Slay is still waiting to get on the field as he recovers from a minor knee procedure. His time observing practices instead of participating may serve him in a different way, however.

"He watches closely," said Houston of Slay. "I'm going to have to watch what I do around him to not give him anything negative to see. My work ethic is what he's looking at and I can see that."

Bentley played in four games last season with three starts, ultimately placed on injured-reserve due to a shoulder injury.

Jonte GreenCB Jonte Green with a play on WR Calvin Johnson. (Photo: G. Smith/Detroit Lions)

"He's a fast learner and he's a good student of the game," said Houston. "He knows his weaknesses and his strengths and he's working on both of them."

Greenwood is a fascinating unknown, standing at 6-1 and 193 pounds.

"He's been here working on technique, doing everything in the weight room," said Houston. "I can't wait until he gets to the preseason and gets to go against other guys so I can really see what he has.
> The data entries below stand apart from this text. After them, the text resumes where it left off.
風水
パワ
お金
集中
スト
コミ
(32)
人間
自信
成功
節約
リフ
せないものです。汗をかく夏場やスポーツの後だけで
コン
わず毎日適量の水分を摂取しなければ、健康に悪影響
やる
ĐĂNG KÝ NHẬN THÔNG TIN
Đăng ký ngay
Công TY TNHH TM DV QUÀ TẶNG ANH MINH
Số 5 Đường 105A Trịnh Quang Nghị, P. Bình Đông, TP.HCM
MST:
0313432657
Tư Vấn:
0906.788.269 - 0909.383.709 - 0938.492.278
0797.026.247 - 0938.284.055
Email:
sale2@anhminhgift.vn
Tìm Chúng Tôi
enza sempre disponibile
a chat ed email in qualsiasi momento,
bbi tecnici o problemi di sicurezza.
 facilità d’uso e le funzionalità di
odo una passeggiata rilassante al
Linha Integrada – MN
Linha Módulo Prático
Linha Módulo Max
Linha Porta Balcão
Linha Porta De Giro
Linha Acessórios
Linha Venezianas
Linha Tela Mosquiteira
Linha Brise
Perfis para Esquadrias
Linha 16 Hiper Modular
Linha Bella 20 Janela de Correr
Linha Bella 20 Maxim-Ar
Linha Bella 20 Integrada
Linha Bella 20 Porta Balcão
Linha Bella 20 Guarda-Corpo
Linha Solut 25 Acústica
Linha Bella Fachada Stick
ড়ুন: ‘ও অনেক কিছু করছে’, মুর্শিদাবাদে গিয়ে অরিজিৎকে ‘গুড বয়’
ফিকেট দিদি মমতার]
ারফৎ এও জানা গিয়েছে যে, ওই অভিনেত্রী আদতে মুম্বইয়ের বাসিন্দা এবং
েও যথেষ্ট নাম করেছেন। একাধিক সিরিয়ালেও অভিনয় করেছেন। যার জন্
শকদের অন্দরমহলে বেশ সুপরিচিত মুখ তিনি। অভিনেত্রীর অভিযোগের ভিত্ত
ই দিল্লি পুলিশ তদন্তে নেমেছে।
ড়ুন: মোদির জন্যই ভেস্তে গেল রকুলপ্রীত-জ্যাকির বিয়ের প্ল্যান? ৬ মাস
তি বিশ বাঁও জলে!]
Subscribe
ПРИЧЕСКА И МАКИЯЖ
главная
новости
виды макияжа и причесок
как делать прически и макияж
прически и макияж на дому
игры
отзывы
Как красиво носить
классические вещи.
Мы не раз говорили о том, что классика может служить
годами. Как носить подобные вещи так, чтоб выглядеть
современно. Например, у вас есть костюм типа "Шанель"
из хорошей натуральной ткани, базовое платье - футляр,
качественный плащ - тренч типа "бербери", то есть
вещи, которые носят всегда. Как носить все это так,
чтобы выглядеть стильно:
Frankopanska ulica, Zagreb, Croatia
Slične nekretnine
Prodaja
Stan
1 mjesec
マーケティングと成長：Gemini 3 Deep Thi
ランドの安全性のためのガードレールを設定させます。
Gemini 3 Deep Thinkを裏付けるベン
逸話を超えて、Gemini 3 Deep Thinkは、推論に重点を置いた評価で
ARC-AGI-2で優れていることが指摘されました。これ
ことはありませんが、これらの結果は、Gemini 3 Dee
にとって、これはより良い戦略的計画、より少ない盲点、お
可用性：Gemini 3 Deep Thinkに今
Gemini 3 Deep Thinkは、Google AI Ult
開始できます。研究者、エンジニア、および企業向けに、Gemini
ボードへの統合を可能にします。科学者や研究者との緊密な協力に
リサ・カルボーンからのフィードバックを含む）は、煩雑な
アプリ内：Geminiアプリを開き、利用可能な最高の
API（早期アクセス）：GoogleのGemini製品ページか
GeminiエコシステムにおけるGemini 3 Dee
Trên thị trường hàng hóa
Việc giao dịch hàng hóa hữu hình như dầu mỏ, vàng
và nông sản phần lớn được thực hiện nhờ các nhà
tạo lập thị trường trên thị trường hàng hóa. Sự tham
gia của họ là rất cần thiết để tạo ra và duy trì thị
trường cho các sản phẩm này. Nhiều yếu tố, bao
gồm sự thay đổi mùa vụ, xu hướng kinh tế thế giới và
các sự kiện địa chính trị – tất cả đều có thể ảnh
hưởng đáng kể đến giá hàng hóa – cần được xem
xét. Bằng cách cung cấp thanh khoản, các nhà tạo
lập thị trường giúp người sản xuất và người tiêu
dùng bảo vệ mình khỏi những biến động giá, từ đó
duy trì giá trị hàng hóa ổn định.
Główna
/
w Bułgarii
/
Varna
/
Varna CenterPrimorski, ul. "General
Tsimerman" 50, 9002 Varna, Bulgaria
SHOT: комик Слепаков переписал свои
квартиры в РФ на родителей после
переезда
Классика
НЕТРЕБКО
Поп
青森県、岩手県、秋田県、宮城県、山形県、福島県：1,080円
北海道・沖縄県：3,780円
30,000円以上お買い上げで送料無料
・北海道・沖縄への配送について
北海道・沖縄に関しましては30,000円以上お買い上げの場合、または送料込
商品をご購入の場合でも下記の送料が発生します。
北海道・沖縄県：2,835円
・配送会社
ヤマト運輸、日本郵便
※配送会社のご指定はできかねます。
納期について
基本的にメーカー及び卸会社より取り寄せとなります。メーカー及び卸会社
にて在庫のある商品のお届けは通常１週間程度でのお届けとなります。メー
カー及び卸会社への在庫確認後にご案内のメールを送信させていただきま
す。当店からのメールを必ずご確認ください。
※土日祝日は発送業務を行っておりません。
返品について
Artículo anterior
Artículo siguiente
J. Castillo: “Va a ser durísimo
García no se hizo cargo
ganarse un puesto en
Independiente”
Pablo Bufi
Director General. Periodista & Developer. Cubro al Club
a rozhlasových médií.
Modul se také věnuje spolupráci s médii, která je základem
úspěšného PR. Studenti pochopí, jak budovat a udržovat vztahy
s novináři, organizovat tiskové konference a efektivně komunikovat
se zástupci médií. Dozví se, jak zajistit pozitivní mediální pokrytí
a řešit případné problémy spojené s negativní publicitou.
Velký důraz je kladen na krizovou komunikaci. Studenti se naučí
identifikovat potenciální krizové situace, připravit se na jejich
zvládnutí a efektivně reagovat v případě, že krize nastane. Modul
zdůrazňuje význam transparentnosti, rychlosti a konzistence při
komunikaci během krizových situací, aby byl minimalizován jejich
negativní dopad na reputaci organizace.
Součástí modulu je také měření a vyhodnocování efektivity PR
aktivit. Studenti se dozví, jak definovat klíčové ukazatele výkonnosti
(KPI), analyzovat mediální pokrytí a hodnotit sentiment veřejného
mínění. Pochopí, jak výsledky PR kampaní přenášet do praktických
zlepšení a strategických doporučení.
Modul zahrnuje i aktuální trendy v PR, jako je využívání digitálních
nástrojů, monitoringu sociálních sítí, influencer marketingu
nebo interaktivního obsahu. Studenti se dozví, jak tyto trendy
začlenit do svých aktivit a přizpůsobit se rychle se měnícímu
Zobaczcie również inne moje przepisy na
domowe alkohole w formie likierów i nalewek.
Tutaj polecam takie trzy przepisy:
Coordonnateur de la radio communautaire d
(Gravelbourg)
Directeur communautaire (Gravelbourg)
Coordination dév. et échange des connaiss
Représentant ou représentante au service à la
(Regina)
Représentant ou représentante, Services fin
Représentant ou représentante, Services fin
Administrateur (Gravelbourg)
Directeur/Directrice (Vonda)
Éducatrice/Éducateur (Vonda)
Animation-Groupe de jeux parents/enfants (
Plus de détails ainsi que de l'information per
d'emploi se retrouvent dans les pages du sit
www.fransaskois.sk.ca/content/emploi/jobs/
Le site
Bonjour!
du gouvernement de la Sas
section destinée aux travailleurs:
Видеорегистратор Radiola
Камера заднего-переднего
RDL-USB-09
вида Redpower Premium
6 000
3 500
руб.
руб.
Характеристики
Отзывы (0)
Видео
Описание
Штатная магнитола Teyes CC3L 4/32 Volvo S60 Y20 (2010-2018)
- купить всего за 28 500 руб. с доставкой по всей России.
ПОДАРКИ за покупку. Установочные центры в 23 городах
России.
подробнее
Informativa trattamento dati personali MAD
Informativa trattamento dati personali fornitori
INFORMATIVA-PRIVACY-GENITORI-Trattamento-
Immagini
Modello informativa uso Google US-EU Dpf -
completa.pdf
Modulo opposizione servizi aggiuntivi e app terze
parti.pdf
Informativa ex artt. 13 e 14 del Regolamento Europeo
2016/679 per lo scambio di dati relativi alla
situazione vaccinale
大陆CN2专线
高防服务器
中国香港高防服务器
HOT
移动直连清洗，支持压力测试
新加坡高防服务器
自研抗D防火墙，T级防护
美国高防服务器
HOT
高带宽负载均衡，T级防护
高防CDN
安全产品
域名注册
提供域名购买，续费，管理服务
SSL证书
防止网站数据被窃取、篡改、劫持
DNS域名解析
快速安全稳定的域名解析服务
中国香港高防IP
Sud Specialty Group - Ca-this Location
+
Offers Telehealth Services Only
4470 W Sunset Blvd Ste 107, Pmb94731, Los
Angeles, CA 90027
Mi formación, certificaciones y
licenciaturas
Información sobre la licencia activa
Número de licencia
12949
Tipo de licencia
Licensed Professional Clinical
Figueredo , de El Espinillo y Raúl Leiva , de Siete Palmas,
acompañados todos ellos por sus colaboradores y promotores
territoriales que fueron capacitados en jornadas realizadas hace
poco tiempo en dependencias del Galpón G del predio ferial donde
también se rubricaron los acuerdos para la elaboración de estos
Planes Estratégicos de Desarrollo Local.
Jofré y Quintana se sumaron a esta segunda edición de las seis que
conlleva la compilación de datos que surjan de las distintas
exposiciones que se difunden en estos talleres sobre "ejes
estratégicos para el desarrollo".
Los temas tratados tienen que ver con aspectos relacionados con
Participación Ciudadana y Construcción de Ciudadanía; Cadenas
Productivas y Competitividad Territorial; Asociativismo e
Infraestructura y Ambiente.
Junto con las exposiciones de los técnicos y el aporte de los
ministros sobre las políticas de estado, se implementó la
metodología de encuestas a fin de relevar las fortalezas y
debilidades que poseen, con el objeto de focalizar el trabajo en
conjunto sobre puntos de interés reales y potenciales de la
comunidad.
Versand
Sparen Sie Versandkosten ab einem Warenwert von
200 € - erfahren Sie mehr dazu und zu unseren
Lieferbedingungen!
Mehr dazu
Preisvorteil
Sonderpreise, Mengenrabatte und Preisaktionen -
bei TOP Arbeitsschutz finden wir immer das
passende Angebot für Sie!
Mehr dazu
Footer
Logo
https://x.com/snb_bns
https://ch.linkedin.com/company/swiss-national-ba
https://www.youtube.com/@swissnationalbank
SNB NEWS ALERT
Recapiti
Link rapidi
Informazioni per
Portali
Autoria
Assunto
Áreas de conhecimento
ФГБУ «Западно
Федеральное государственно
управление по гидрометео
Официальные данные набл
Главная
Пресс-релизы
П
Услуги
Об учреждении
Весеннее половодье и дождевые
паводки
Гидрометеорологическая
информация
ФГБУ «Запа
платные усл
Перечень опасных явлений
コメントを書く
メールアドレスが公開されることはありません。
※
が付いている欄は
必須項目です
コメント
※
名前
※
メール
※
"That's all we're waiting for."

Green finished 2012 with by far the most experience, playing in 15 games with five starts.

Like Houston, Green is known for his speed, expected to grow in his technique.

"I just let him know that the classroom will help slow things down and he’ll be playing like he was in college," said Houston.

"Once he understands receivers, how they use different types of receivers in personnel, what quarterbacks look at and understands the defense, it will slow the game down for him and he'll make even more plays."